Question

Question #1112a

Answer 1

You'd need 97.9 kJ of heat to melt that much ice at `0^@"C"`.

Explanation:

The first thing you need to notice is that you need to melt the ice at its melting temperature. This means that you're dealing with a phase change and all the supplied heat will go into converting solid ice at `0^@"C"` to liquid water at `0^@"C"`.

The equation that you'll use looks like this

`q = n* DeltaH_"fus"`, where

`n` - the number of moles of ice;
`DeltaH_"fus"` - the molar enthalpy of fusion.

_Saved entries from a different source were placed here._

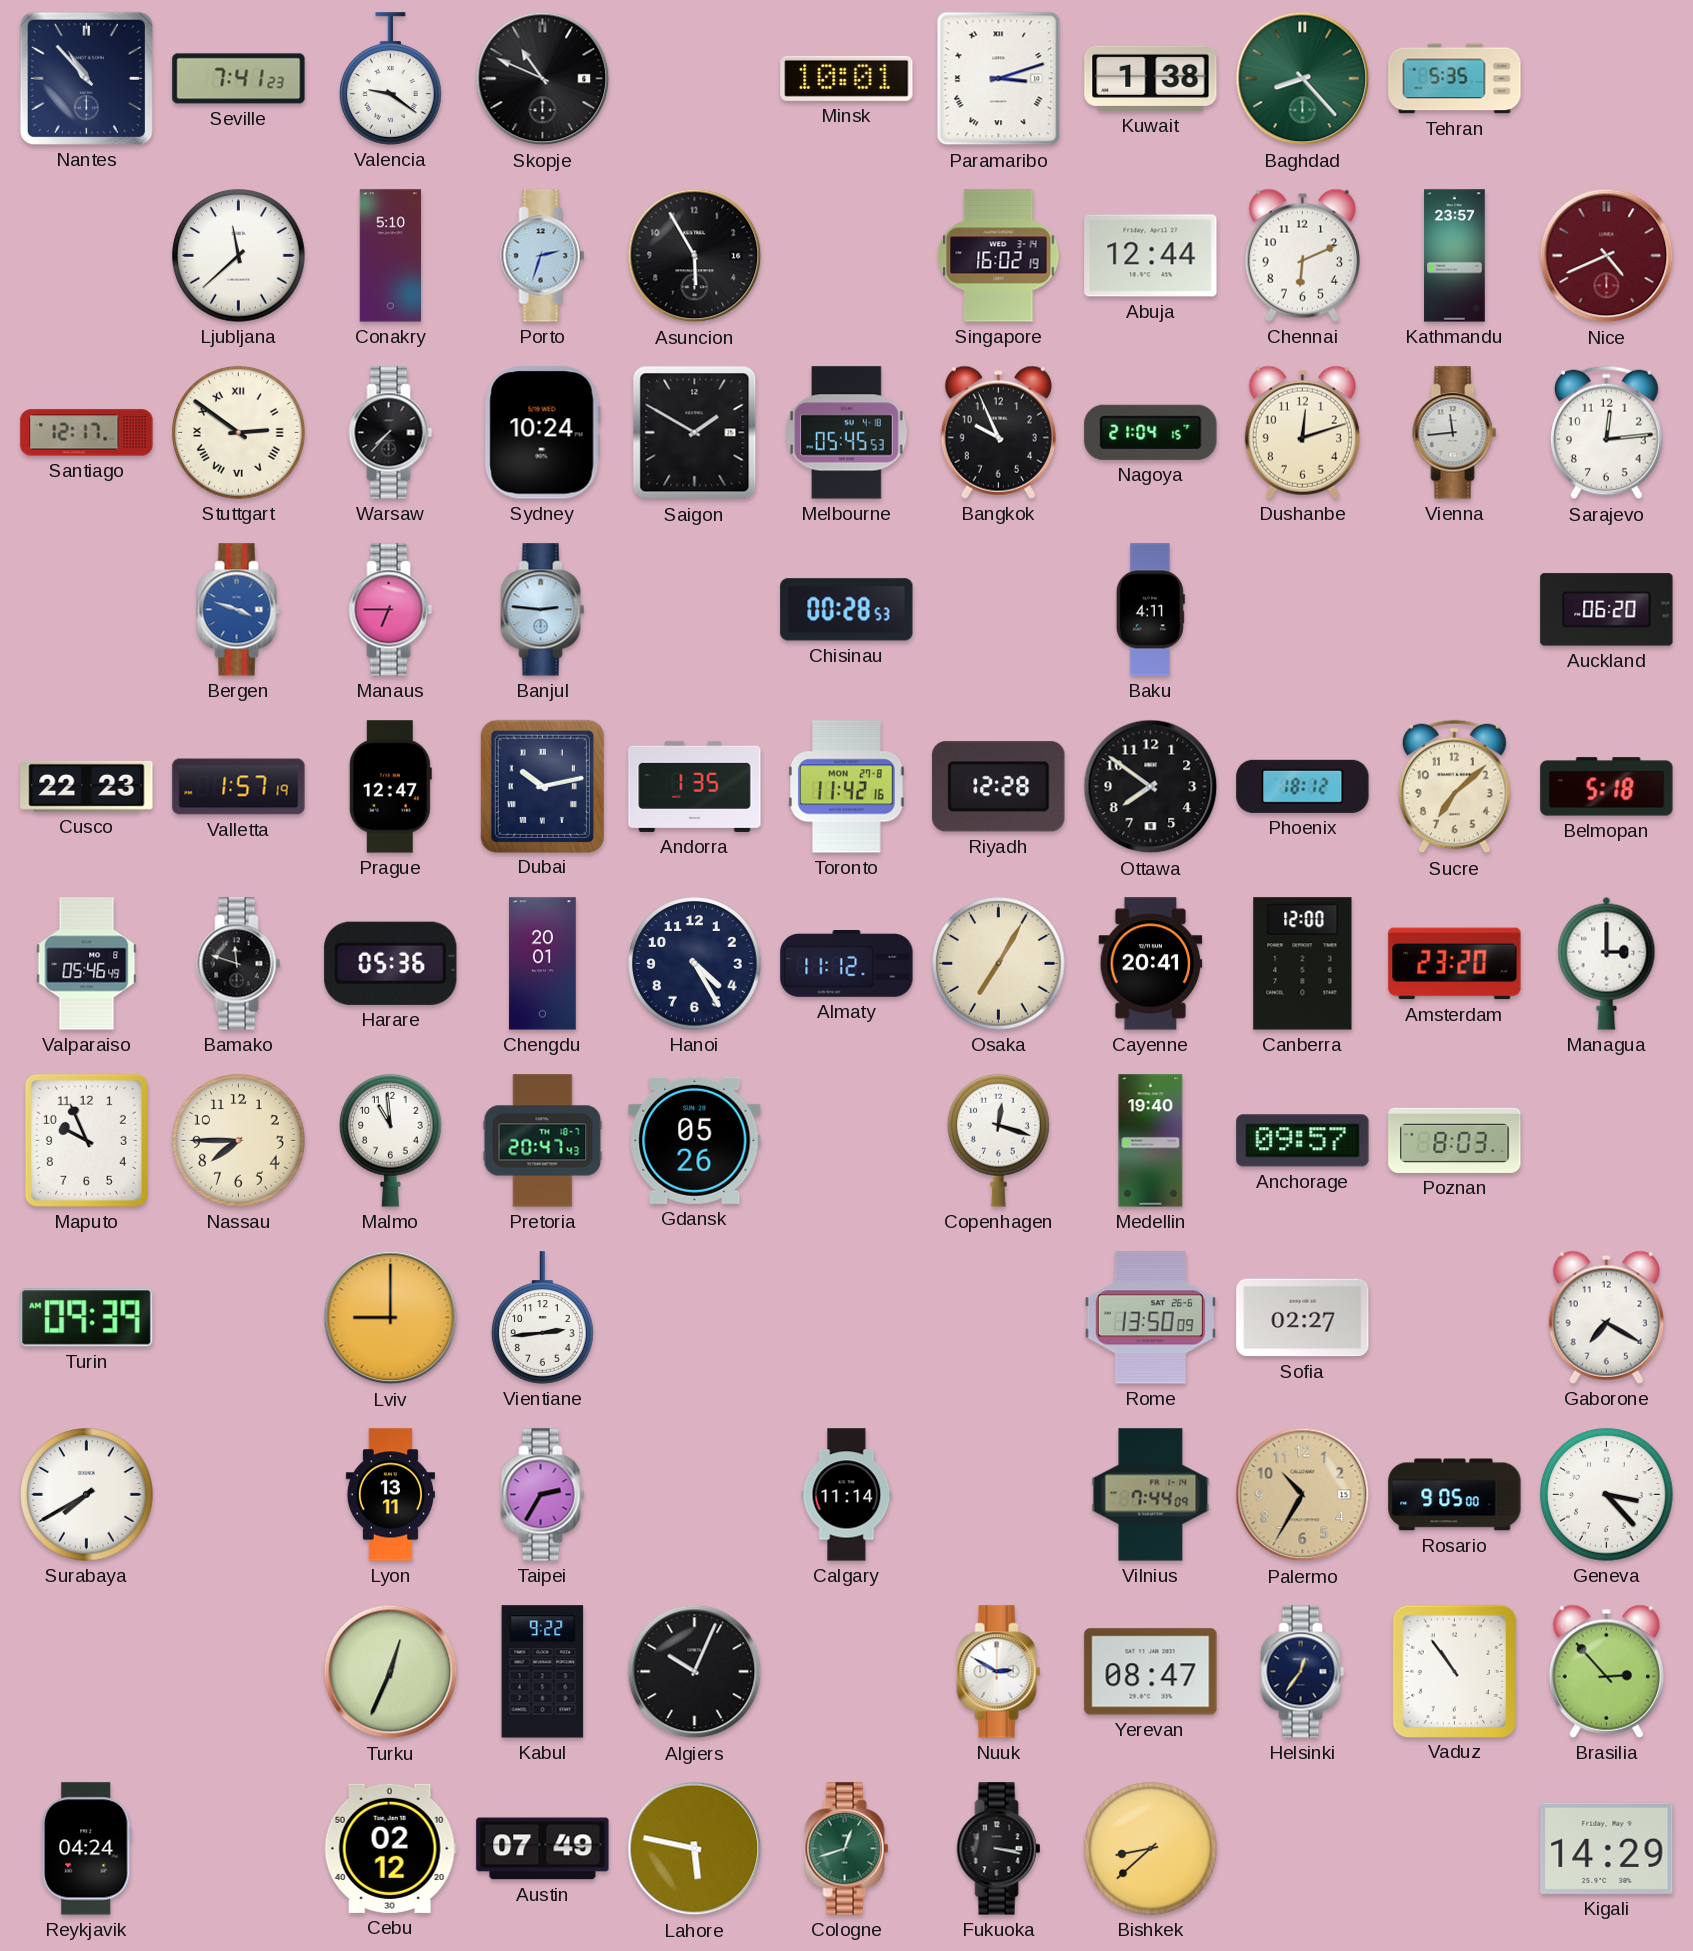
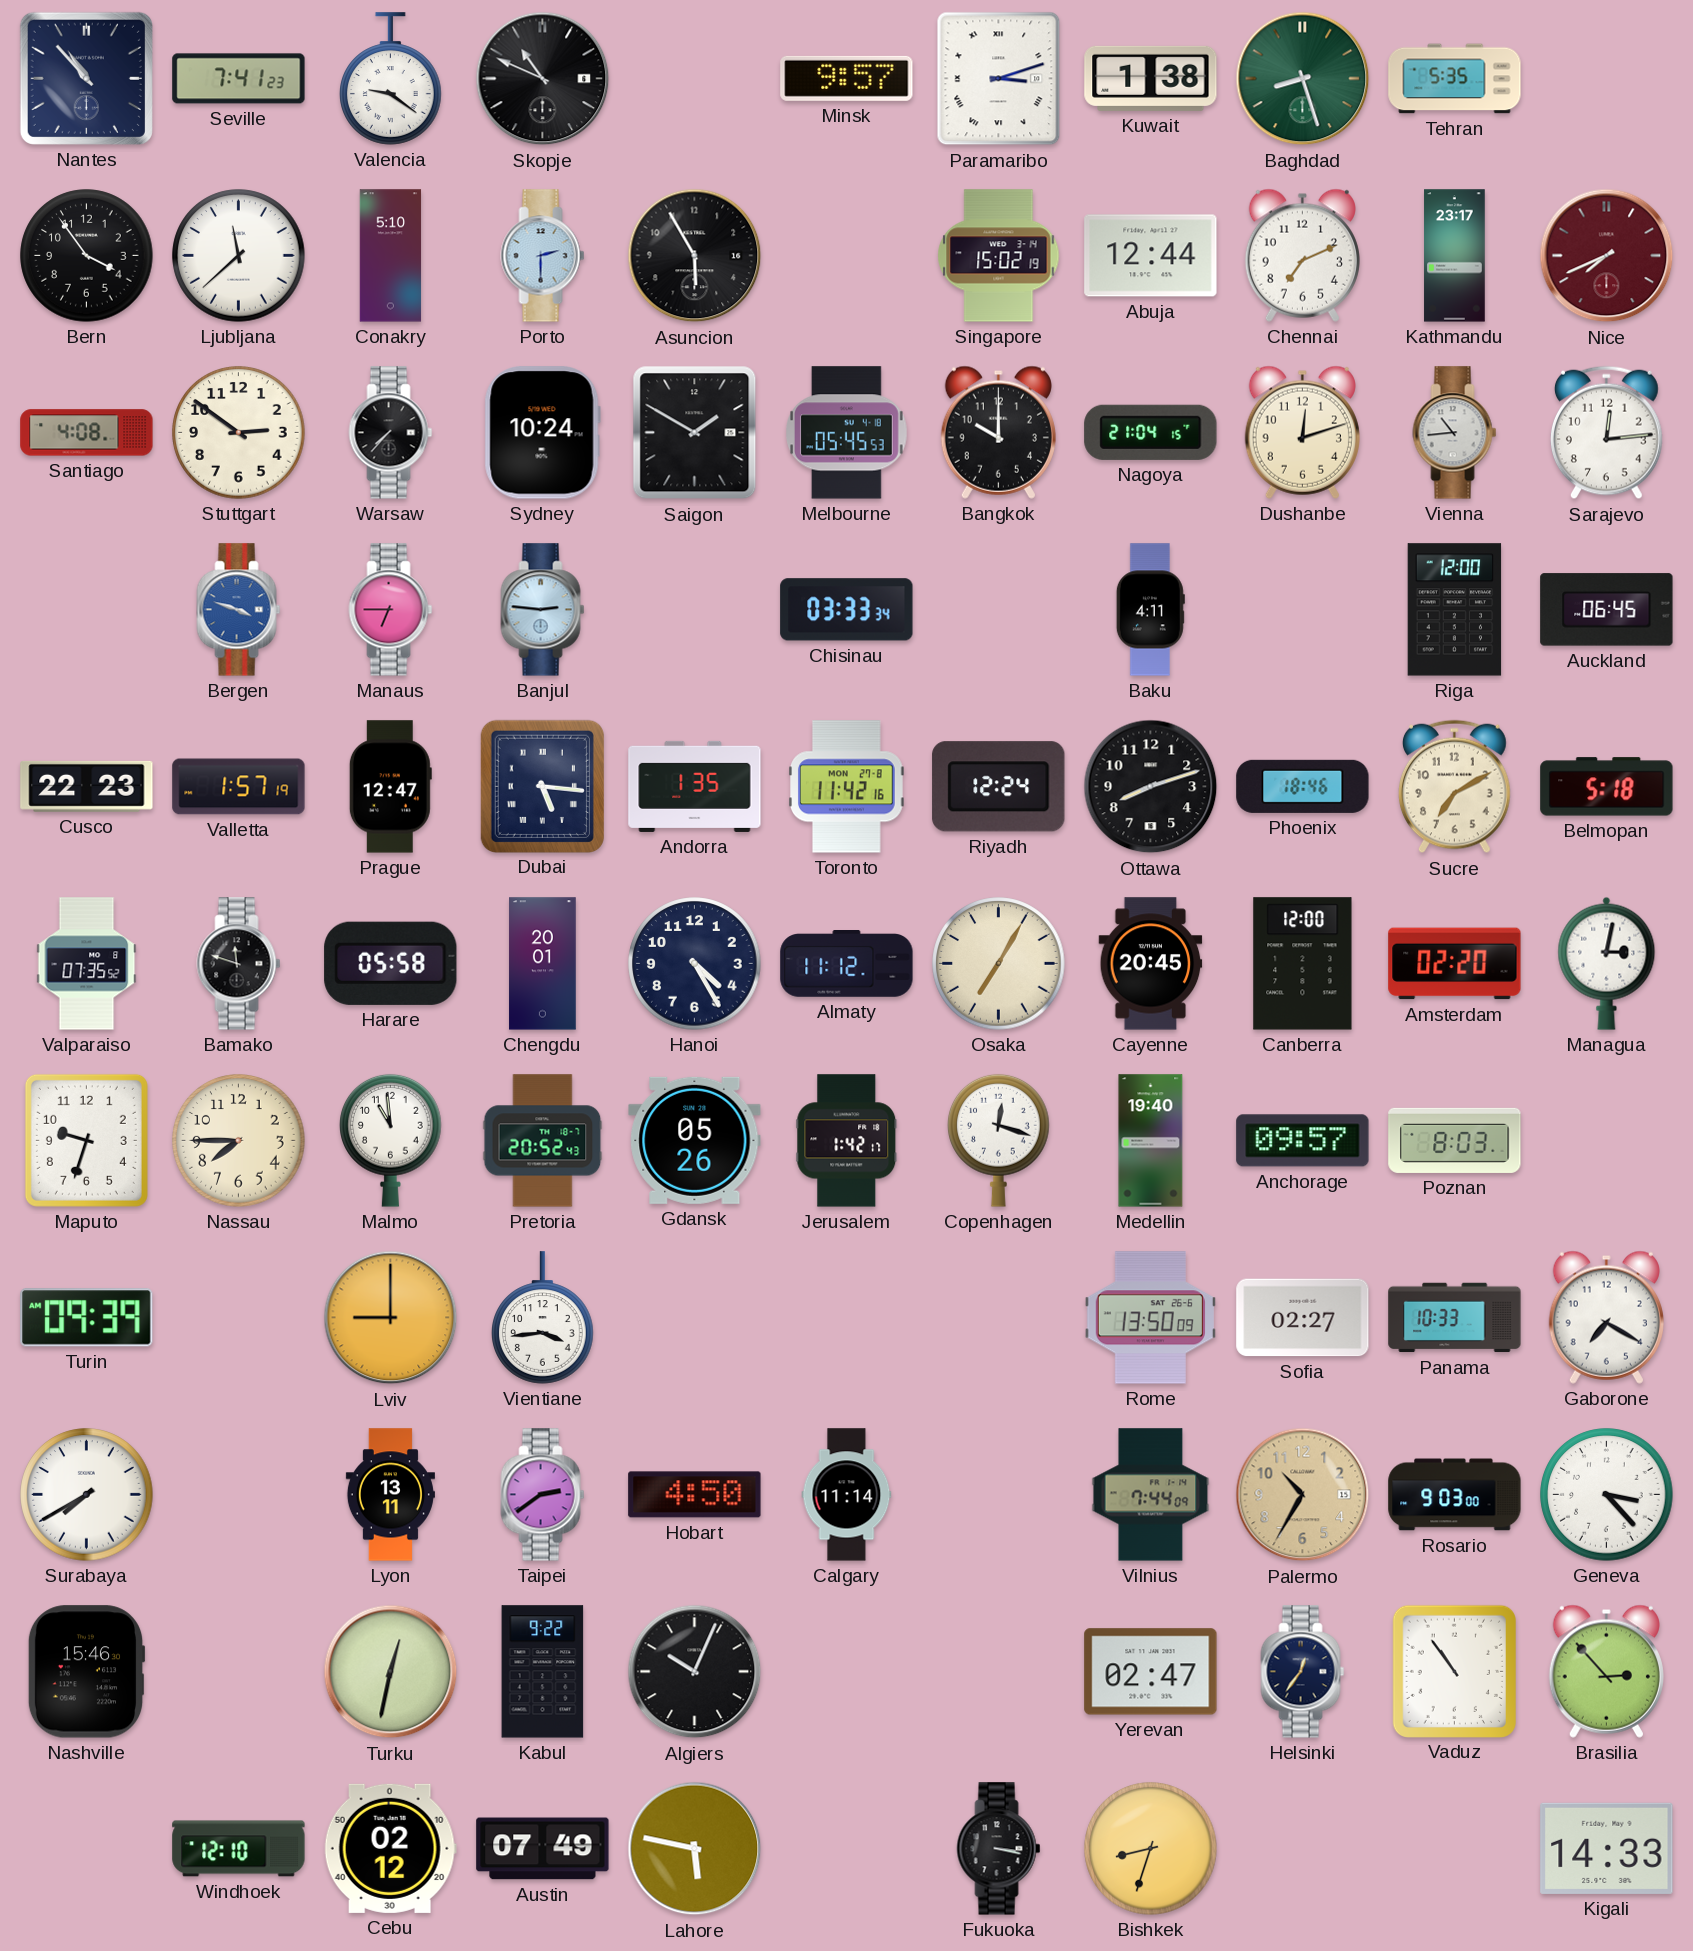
Minsk: 10:01 -> 9:57
Baghdad: 8:23 -> 8:27
Bern: none -> 3:54
Porto: 2:33 -> 2:30
Singapore: 16:02 -> 15:02
Chennai: 6:11 -> 7:11
Kathmandu: 23:57 -> 23:17
Nice: 4:41 -> 7:41
Santiago: 12:17 -> 4:08
Stuttgart numerals: Roman -> Arabic
Bangkok: 9:56 -> 10:00
Vienna: 11:44 -> 10:44
Chisinau: 00:28 -> 03:33
Riga: none -> 12:00
Auckland: 06:20 -> 06:45
Dubai: 10:13 -> 5:16
Riyadh: 12:28 -> 12:24
Ottawa: 7:51 -> 8:12
Phoenix: 18:12 -> 18:46
Sucre: 7:08 -> 7:10
Valparaiso: 05:46 -> 07:35
Harare: 05:36 -> 05:58
Cayenne: 20:41 -> 20:45
Amsterdam: 23:20 -> 02:20
Managua: 3:00 -> 3:02
Maputo: 9:56 -> 9:33
Pretoria: 20:47 -> 20:52
Jerusalem: none -> 1:42
Vientiane: 2:44 -> 3:44
Panama: none -> 10:33
Taipei: 2:35 -> 2:39
Hobart: none -> 4:50
Rosario: 9:05 -> 9:03
Nashville: none -> 15:46
Turku: 12:34 -> 12:32
Nuuk: 2:50 -> none
Yerevan: 08:47 -> 02:47
Reykjavik: 04:24 -> none
Windhoek: none -> 12:10
Cologne: 12:42 -> none
Bishkek: 8:38 -> 8:33
Kigali: 14:29 -> 14:33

Since the molar heat of fusion expresses the amount of heat required to convert 1 mole of solid ice to liquid water at `0^@"C"`, you're going to have to determine how many moles of ice are present in your sample.

You can write the number of moles of a substance as the ratio between mass and molar mass

`n = m/M_M`

In order to get the mass of ice, you can use its density and volume

`rho = m/V => m = rho * V`

In your case, you have

`320cancel("cm"^3) * "0.917 g"/(1cancel("cm"^3)) = "293.44 g"`

Water's molar mass is equal to 18.02 g/mol, which means that you get

`q = (293.44cancel("g"))/(18.02cancel("g")/cancel("mol")) * 6.009"kJ"/cancel("mol") = "97.85 kJ"`

Rounded to three sig figs, the answer will be

`q = color(green)("97.9 kJ")`

You need to supply 97.9 kJ of heat in order to convert 293.44 g of ice at `0^@"C"` to liquid water at `0^@"C"`.